La scène d’ouverture, dite du blason, est probablement la plus incroyable jamais montrée sur un écran. Le dialogue entre Bardot et Piccoli durant cette scène aux couleurs du film (bleu, jaune, rouge) est l’un des plus célèbres au monde : «Tu préfères mes seins, ou la pointe de mes seins ?».



En 1964, Godard et Anna Karina – qu'il a épousée en 1961 – fondent la maison de production Anouchka Films.

 

En 1965, Godard tourne Alphaville, une étrange aventure de Lemmy Caution et Pierrot le fou.

 

Quête de l'amour fou, balade surréaliste, Pierrot le fou est un film-collage, parodie de polar, méditation sur le Cinéma, la peinture, la poésie, la liberté, c’est aussi l'une des œuvres clé des années soixante dont la sortie suscita de vives polémiques.

 

A sa sortie, le film fut très décrié et même interdit aux moins de dix-huit ans, pour "anarchisme intellectuel et moral". Son titre d'origine était Le Démon de onze heures. Malgré cela, il remporta le prix de la critique au Festival du Film de Venise en 1965. Une des répliques du film, dite par Anna Karina, est passée dans le langage courant : "Qu'est-ce que je peux faire ? Je sais pas quoi faire.., Qu'est-ce que je peux faire ? Je sais pas quoi faire..."

 

Ferdinand Griffon, Pierrot, ex professeur d'Espagnol, ex stagiaire à la télévision, marié à une richissime italienne, lit à sa petite fille des pages d'Elie Faure consacrées à Velázquez. Une jeune fille, Marianne, vient garder les enfants. Les Griffon se rendent à une réception bourgeoise chez des amis, où chacun débite des slogans publicitaires, exception faite de Samuel Fuller, le réalisateur joué par lui-même, qui parle de cinéma.

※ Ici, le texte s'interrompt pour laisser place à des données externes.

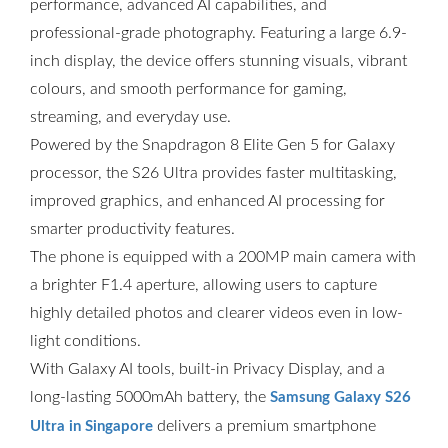
performance, advanced AI capabilities, and
professional-grade photography. Featuring a large 6.9-
inch display, the device offers stunning visuals, vibrant
colours, and smooth performance for gaming,
streaming, and everyday use.
Powered by the Snapdragon 8 Elite Gen 5 for Galaxy
processor, the S26 Ultra provides faster multitasking,
improved graphics, and enhanced AI processing for
smarter productivity features.
The phone is equipped with a 200MP main camera with
a brighter F1.4 aperture, allowing users to capture
highly detailed photos and clearer videos even in low-
light conditions.
With Galaxy AI tools, built-in Privacy Display, and a
long-lasting 5000mAh battery, the
Samsung Galaxy S26
delivers a premium smartphone
Ultra in Singapore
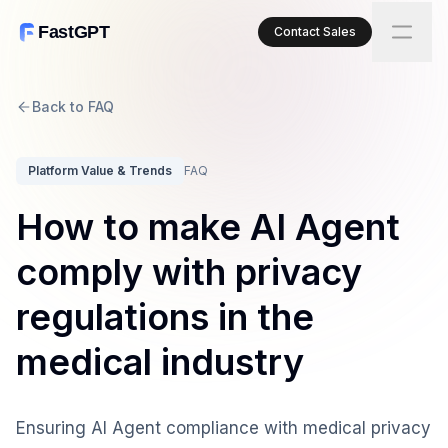
FastGPT
Contact Sales
Back to FAQ
Platform Value & Trends
FAQ
How to make AI Agent
comply with privacy
regulations in the
medical industry
Ensuring AI Agent compliance with medical privacy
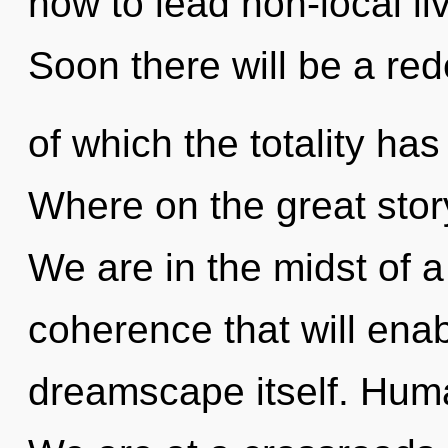
how to lead non-local liv
Soon there will be a red
of which the totality h
Where on the great stor
We are in the midst of a
coherence that will ena
dreamscape itself. Huma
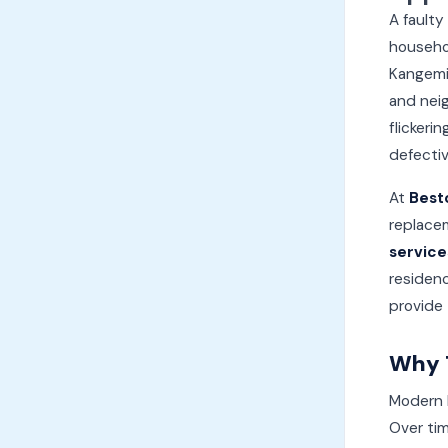
A faulty
househo
Kangemi,
and neig
flickeri
defectiv
At
Best
replacem
service
residenc
provide
Why T
Modern L
Over tim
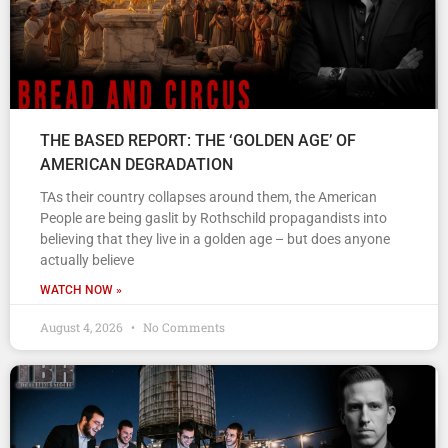
THE BASED REPORT: THE ‘GOLDEN AGE’ OF
AMERICAN DEGRADATION
TAs their country collapses around them, the American
People are being gaslit by Rothschild propagandists into
believing that they live in a golden age – but does anyone
actually believe
WATCH NOW »
August 4, 2026
No Comments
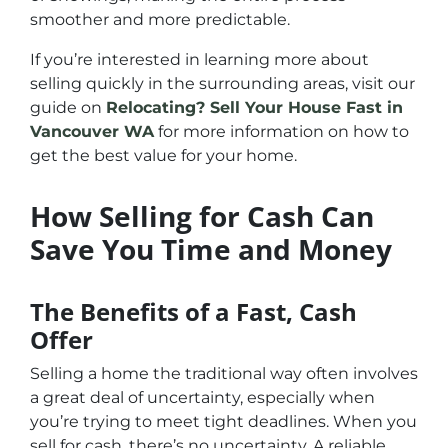
smoother and more predictable.
If you’re interested in learning more about
selling quickly in the surrounding areas, visit our
guide on
Relocating? Sell Your House Fast in
Vancouver WA
for more information on how to
get the best value for your home.
How Selling for Cash Can
Save You Time and Money
The Benefits of a Fast, Cash
Offer
Selling a home the traditional way often involves
a great deal of uncertainty, especially when
you’re trying to meet tight deadlines. When you
sell for cash, there’s no uncertainty. A reliable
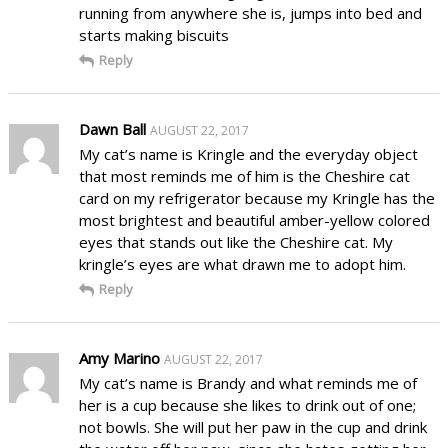
running from anywhere she is, jumps into bed and
starts making biscuits
Reply
Dawn Ball
AUGUST 22, 2017
My cat’s name is Kringle and the everyday object
that most reminds me of him is the Cheshire cat
card on my refrigerator because my Kringle has the
most brightest and beautiful amber-yellow colored
eyes that stands out like the Cheshire cat. My
kringle’s eyes are what drawn me to adopt him.
Reply
Amy Marino
AUGUST 22, 2017
My cat’s name is Brandy and what reminds me of
her is a cup because she likes to drink out of one;
not bowls. She will put her paw in the cup and drink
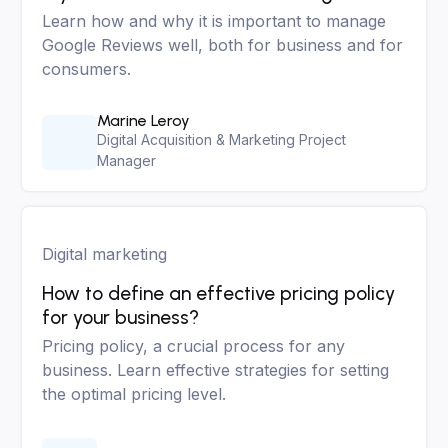
Learn how and why it is important to manage
Google Reviews well, both for business and for
consumers.
Marine Leroy
Digital Acquisition & Marketing Project
Manager
Digital marketing
How to define an effective pricing policy
for your business?
Pricing policy, a crucial process for any
business. Learn effective strategies for setting
the optimal pricing level.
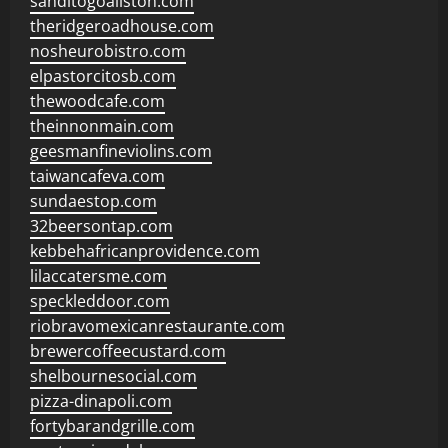
sanditogoallston.com
theridgeroadhouse.com
nosheurobistro.com
elpastorcitosb.com
thewoodcafe.com
theinnonmain.com
geesmanfineviolins.com
taiwancafeva.com
sundaestop.com
32beersontap.com
kebbehafricanprovidence.com
lilaccatersme.com
speckleddoor.com
riobravomexicanrestaurante.com
brewercoffeecustard.com
shelbournesocial.com
pizza-dinapoli.com
fortybarandgrille.com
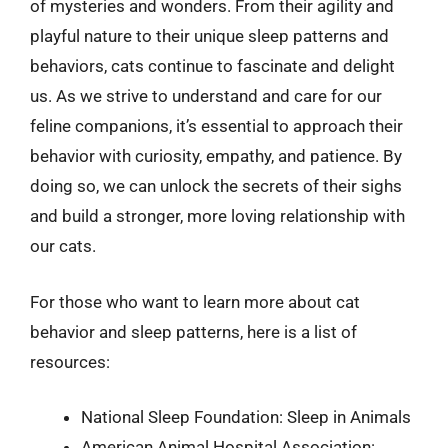
of mysteries and wonders. From their agility and
playful nature to their unique sleep patterns and
behaviors, cats continue to fascinate and delight
us. As we strive to understand and care for our
feline companions, it’s essential to approach their
behavior with curiosity, empathy, and patience. By
doing so, we can unlock the secrets of their sighs
and build a stronger, more loving relationship with
our cats.
For those who want to learn more about cat
behavior and sleep patterns, here is a list of
resources:
National Sleep Foundation: Sleep in Animals
American Animal Hospital Association:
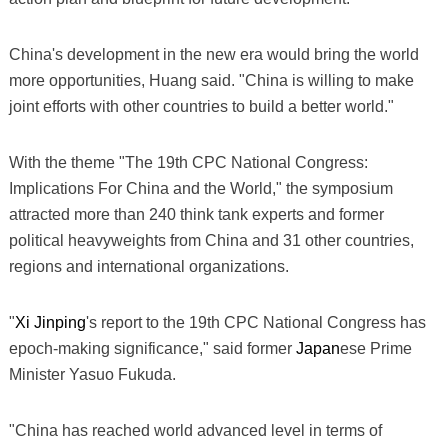
China's development in the new era would bring the world
more opportunities, Huang said. "China is willing to make
joint efforts with other countries to build a better world."
With the theme "The 19th CPC National Congress:
Implications For China and the World," the symposium
attracted more than 240 think tank experts and former
political heavyweights from China and 31 other countries,
regions and international organizations.
"
Xi Jinping
's report to the 19th CPC National Congress has
epoch-making significance," said former
Japan
ese Prime
Minister Yasuo Fukuda.
"China has reached world advanced level in terms of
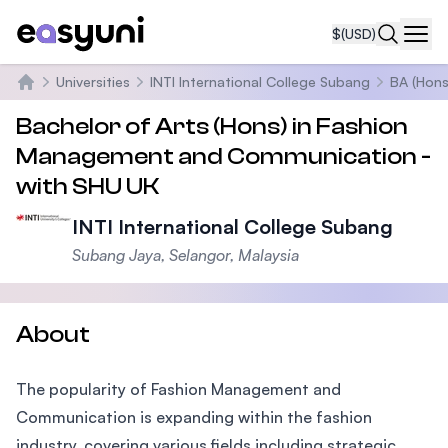
$
(USD)
Navi
Universities
INTI International College Subang
BA (Hons
Home
Bachelor of Arts (Hons) in Fashion
Management and Communication -
with SHU UK
INTI International College Subang
Subang Jaya, Selangor, Malaysia
About
The popularity of Fashion Management and
Communication is expanding within the fashion
industry, covering various fields including strategic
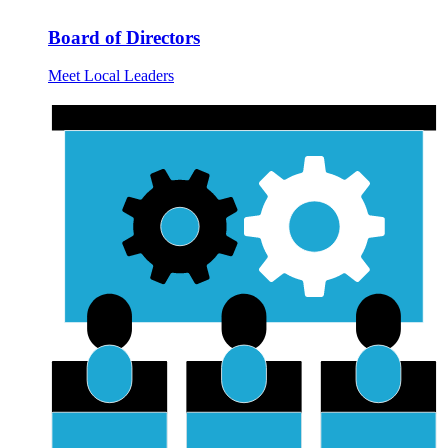
Board of Directors
Meet Local Leaders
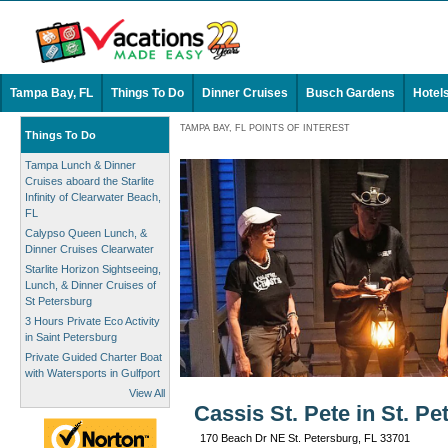
Tampa Bay, FL
Things To Do
Dinner Cruises
Busch Gardens
Hotel
TAMPA BAY, FL POINTS OF INTEREST
Things To Do
Tampa Lunch & Dinner
Cruises aboard the Starlite
Infinity of Clearwater Beach,
FL
Calypso Queen Lunch, &
Dinner Cruises Clearwater
Starlite Horizon Sightseeing,
Lunch, & Dinner Cruises of
St Petersburg
3 Hours Private Eco Activity
in Saint Petersburg
Private Guided Charter Boat
with Watersports in Gulfport
View All
Cassis St. Pete in St. Pe
170 Beach Dr NE St. Petersburg, FL 33701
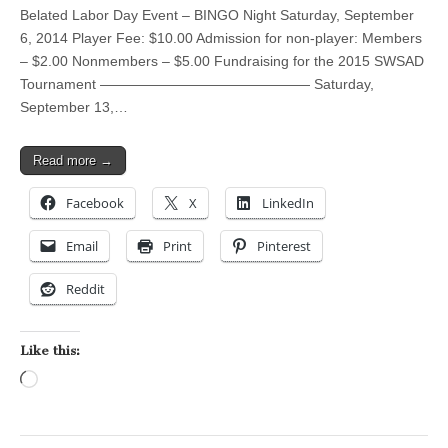
Belated Labor Day Event – BINGO Night Saturday, September
6, 2014 Player Fee: $10.00 Admission for non-player: Members
– $2.00 Nonmembers – $5.00 Fundraising for the 2015 SWSAD
Tournament ——————————————— Saturday,
September 13,…
Read more →
Facebook
X
LinkedIn
Email
Print
Pinterest
Reddit
Like this:
Loading…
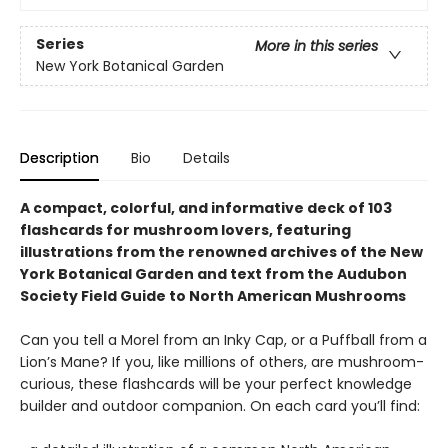
Series
More in this series
New York Botanical Garden
Description
Bio
Details
A compact, colorful, and informative deck of 103
flashcards for mushroom lovers, featuring
illustrations from the renowned archives of the New
York Botanical Garden and text from the Audubon
Society Field Guide to North American Mushrooms
Can you tell a Morel from an Inky Cap, or a Puffball from a
Lion’s Mane? If you, like millions of others, are mushroom-
curious, these flashcards will be your perfect knowledge
builder and outdoor companion. On each card you’ll find:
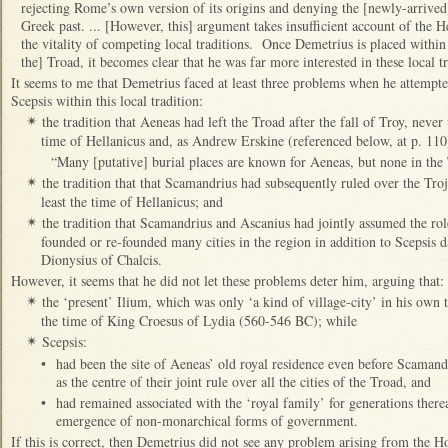
rejecting Rome’s own version of its origins and denying the [newly-arrived
Greek past. ... [However, this] argument takes insufficient account of the H
the vitality of competing local traditions. Once Demetrius is placed within t
the] Troad, it becomes clear that he was far more interested in these local t
It seems to me that Demetrius faced at least three problems when he attempte
Scepsis within this local tradition:
the tradition that Aeneas had left the Troad after the fall of Troy, never 
✴
time of Hellanicus and, as Andrew Erskine (referenced below, at p. 110
“Many [putative] burial places are known for Aeneas, but none in the 
the tradition that that Scamandrius had subsequently ruled over the Tro
✴
least the time of Hellanicus; and
the tradition that Scamandrius and Ascanius had jointly assumed the rol
✴
founded or re-founded many cities in the region in addition to Scepsis da
Dionysius of Chalcis.
However, it seems that he did not let these problems deter him, arguing that:
the ‘present’ Ilium, which was only ‘a kind of village-city’ in his own
✴
the time of King Croesus of Lydia (560-546 BC); while
Scepsis:
✴
•
had been the site of Aeneas’ old royal residence even before Scamand
as the centre of their joint rule over all the cities of the Troad, and
•
had remained associated with the ‘royal family’ for generations there
emergence of non-monarchical forms of government.
If this is correct, then Demetrius did not see any problem arising from the 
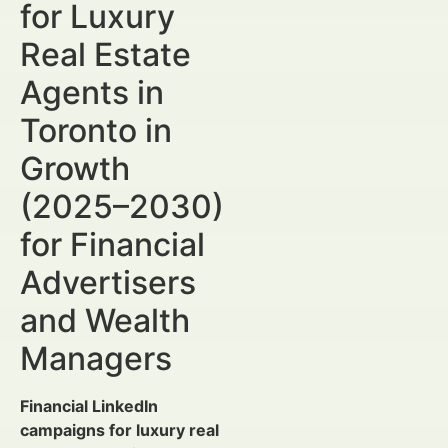
for Luxury
Real Estate
Agents in
Toronto in
Growth
(2025–2030)
for Financial
Advertisers
and Wealth
Managers
Financial LinkedIn
campaigns for luxury real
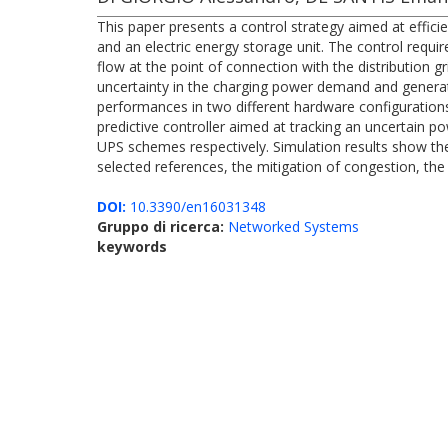
This paper presents a control strategy aimed at efficie
and an electric energy storage unit. The control requi
flow at the point of connection with the distribution 
uncertainty in the charging power demand and generat
performances in two different hardware configuration
predictive controller aimed at tracking an uncertain p
UPS schemes respectively. Simulation results show the
selected references, the mitigation of congestion, the 
DOI:
10.3390/en16031348
Gruppo di ricerca:
Networked Systems
keywords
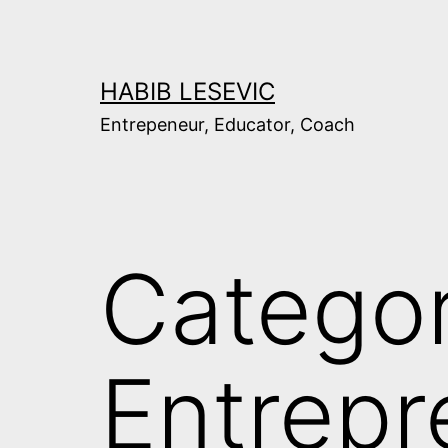
Skip
to
content
HABIB LESEVIC
Entrepeneur, Educator, Coach
Categor
Entrepr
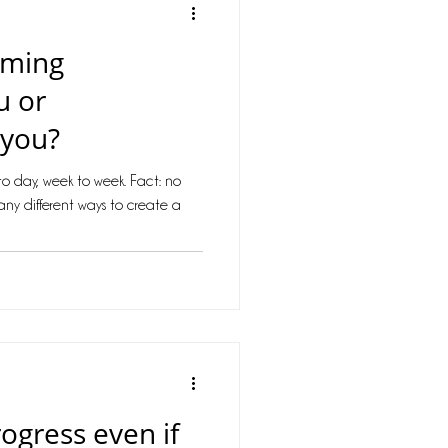
mming
u or
 you?
o day, week to week. Fact: no
any different ways to create a
gress even if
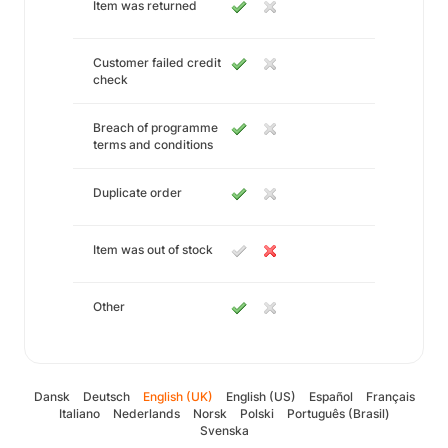
Item was returned
Customer failed credit
check
Breach of programme
terms and conditions
Duplicate order
Item was out of stock
Other
Dansk
Deutsch
English (UK)
English (US)
Español
Français
Italiano
Nederlands
Norsk
Polski
Português (Brasil)
Svenska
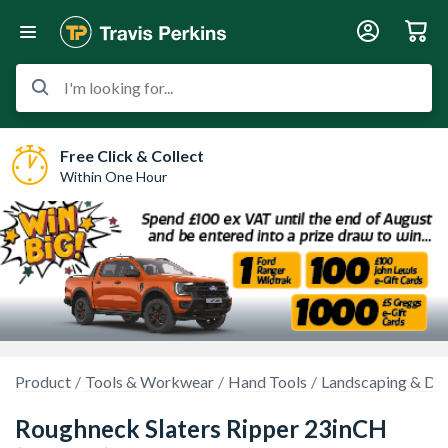
I'm looking for...
Free Click & Collect
Within One Hour
Product
Tools & Workwear
Hand Tools
Landscaping & Dem
Roughneck Slaters Ripper 23inCH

Ferdinand jette un gâteau au visage des invités et, retrouvant Marianne qu'il a jadis aimée chez lui, part à l'aventure.

Les références à l'art sont nombreuses : la poésie moderne, la peinture de Velázquez à Picasso, le cinéma avec Samuel Fuller.

 

Le film débute sur un Belmondo-Fernand-Pierrot dans sa baignoire en train de lire Histoire de l’Art d’Elie Faure :

Texte sur Vélasquez Page167

Velasquez, après 50ans, ne peignait plus jamais une chose définie.

Il errait autour des objets avec l’air et le crépuscule, il surprenait dans l’ombre et la transparence des fonds les palpitations colorées dont il faisait le centre invisible de sa symphonie silencieuse.

Il ne saisissait plus dans le monde que les échanges mystérieux, qui font pénétrer les uns dans les autres les formes et les tons, par un progrès secret et continu dont aucun heurt, aucun sursaut ne dénonce ou n’interrompt la marche.

 

On se rappellera tous de Bébel se couvrant le visage de peinture bleue avant de la couvrir d’une ceinture d’explosifs jaunes puis l’explosion finale !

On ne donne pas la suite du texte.